I'll go along with the argument that the vast majority of Muslims are not radicals, not extremists, not terrorists. But the vast majority of that vast majority is perfectly content to allow their faith to be "hijacked" by those extremists. They are willing to allow those extremists to commit their atrocities in the name of their common faith. They will not challenge the radicals in their midst, and -- if caught unguarded, like in the assault against Vilks -- will even cheer it on and celebrate it.

That is the fundamental problem at the core of Islam. Not the radicals that can find inspiration for their atrocities, but the culture and mindset that has the vast majority tolerating and supporting them.

Islam needs a Reformation. It needs its own Martin Luthers and other courageous people to step forward and demand changes in the nature of their faith.

Unfortunately, there are major obstacles in that coming about. For one, would-be reformers within Islam tend to get identified and killed fairly quickly. For another, the Christian reformers had a nice, convenient target with the Pope and the monolithic nature of the Catholic Church. There is no similar power structure within Islam; there is no single authority to rebel against, no single leader to identify and villainize, no single doctrine to reject.

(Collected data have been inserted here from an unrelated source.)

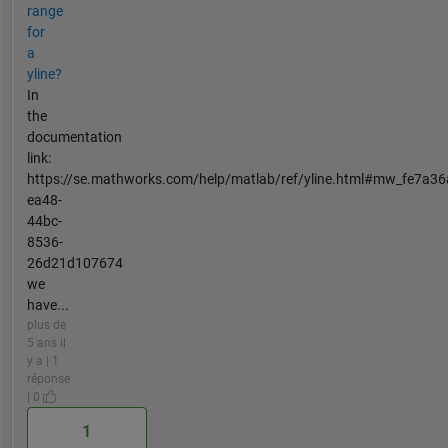
range
for
a
yline?
In
the
documentation
link:
https://se.mathworks.com/help/matlab/ref/yline.html#mw_fe7a36
ea48-
44bc-
8536-
26d21d107674
we
have...
plus de
5 ans il
y a | 1
réponse
| 0
1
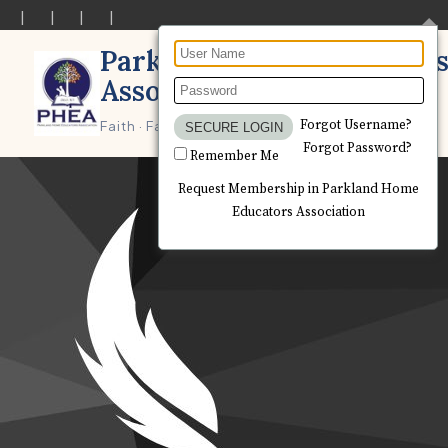
Parkland Home Educator
Association
Forgot Username?
Forgot Password?
Remember Me
Request Membership in Parkland Home
Educators Association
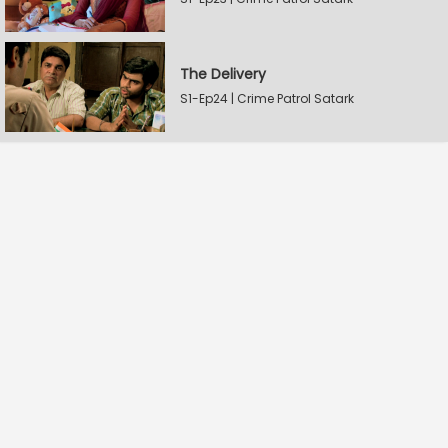
The Delivery
S1-Ep24 | Crime Patrol Satark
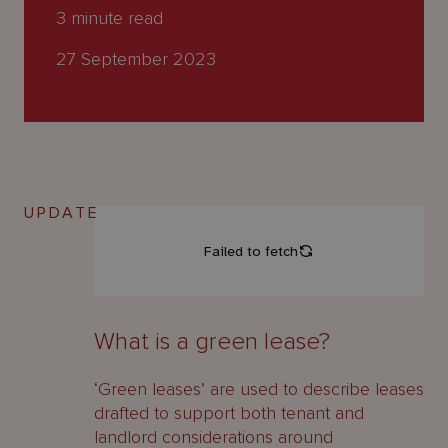
About
3
minute read
Us
27 September 2023
UPDATE
What is a green lease?
‘Green leases’ are used to describe leases
drafted to support both tenant and
landlord considerations around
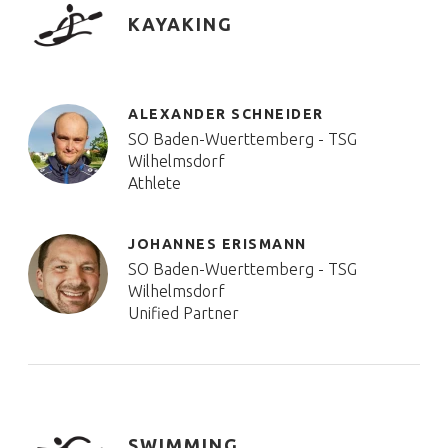
KAYAKING
ALEXANDER SCHNEIDER
SO Baden-Wuerttemberg - TSG
Wilhelmsdorf
Athlete
JOHANNES ERISMANN
SO Baden-Wuerttemberg - TSG
Wilhelmsdorf
Unified Partner
SWIMMING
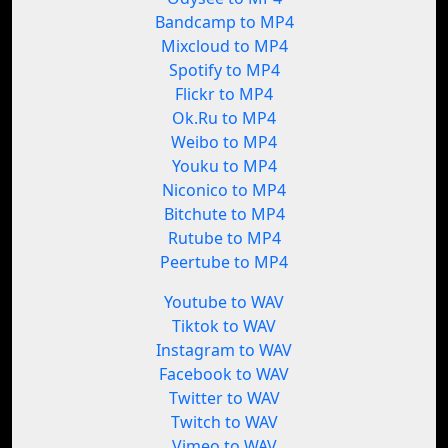
Bandcamp to MP4
Mixcloud to MP4
Spotify to MP4
Flickr to MP4
Ok.Ru to MP4
Weibo to MP4
Youku to MP4
Niconico to MP4
Bitchute to MP4
Rutube to MP4
Peertube to MP4
Youtube to WAV
Tiktok to WAV
Instagram to WAV
Facebook to WAV
Twitter to WAV
Twitch to WAV
Vimeo to WAV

And in the meantime, the graveyards continue to fill with the bodies of those who "insulted" Islam. It's some slight, cynical comfort that the majority of those killed by Muslim extremists are their fellow Muslims.

Judaism and Christianity both had their aggressive, expansionist periods, but both outgrew them. Islam, on the other hand, is still in the middle of that adolescent phase. To steal a quote from one of my favorite movies that fits so well, "Dear Diary, my teen-angst bullshit now has a body count."

Islam's teen-angst bullshit has a huge body count, and it's constantly rising.